November 6, 2014

A New Painting: "Circles, Light and Dark"

Circles, Light and Dark, egg tempera on calfskin parchment, 9 x 7 1/4 in.

I shouldn't admit to this, but when I looked at this painting when it was almost finished, the title that kept popping into my mind was "Funny Face", and now you won't see anything else. But it's an admission that at times my paintings are humorous; the combinations of forms add up to an amusing set of relationships, which is fine with me. Painting doesn't always have to be deep-down serious; sometimes it's lighthearted. The making of the painting is always serious, in that I try to balance color, shape, form, light, into a convincing whole. The blue-green color comes from mixing heliogen green (I use a color paste from Kremer Pigments) and titanium white. The tint becomes a lovely aqua hue. 
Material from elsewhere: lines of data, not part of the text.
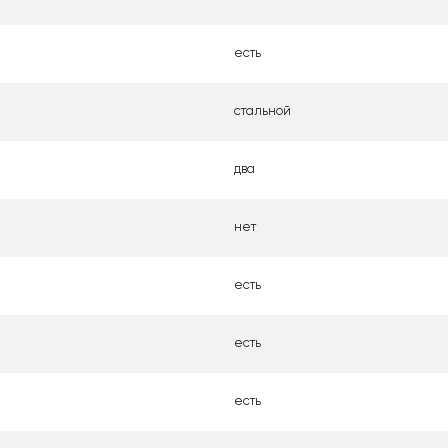
есть
стальной
два
нет
есть
есть
есть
Circles, Light and Dark detail

I enjoy the challenge of painting dark spaces behind the light planes. I figured out a couple of years ago that I could get a richer dark by layering color––in this case ultramarine blue, cadmium red purple, and heliogen (phthalo) green––than by using black. You'll notice in the photo a couple of wandering lines on the lower right; these are natural imperfections in the parchment.

Circles, Light and Dark detail

Balancing the deep spaces of the dark circles are the raised portions of the wheel. I have to play with warmer and cooler hues to make the light and shadow. There are so many things to think about while painting, but it becomes like habit, where you do things without thinking consciously about them. Which is not to say I'm unaware of making choices, or that I don't struggle at times and fail at times, but that much of the decision making is fairly intuitive, learned behavior from over 40 years of painting. William James argued that habit is a positive force, and I am inclined to agree.


  1. Your "you won't see anything else" reminds me of the Rufus Porter trees I used to love so much, in their imperfection, that I copied them in the farm-scene I painted on the lid of a blanket-chest, until, that is, I was looking again at a photo of his original trees and out from the negative space between the trees jumped a colonial soldier, complete with tri-corn hat! Going to my photos of the chest, I found that he was there, too! I can't see the trees anymore. Such a loss.
    These things do take a while to jump out at us, the FedEx arrow, for example.
    After they do, forget seeing anything else.
    I rotated your painting to see if I could banish him, but he's always there, with slight expression-changes.

    1. At least the expression changes, JBS; that's a positive thing!

  2. I love this painting -- and the face is inescapable! That's what we're wired for. I'm so glad you made it anyway, it is very beautiful with its green blue and yellow green, and funny in its expression.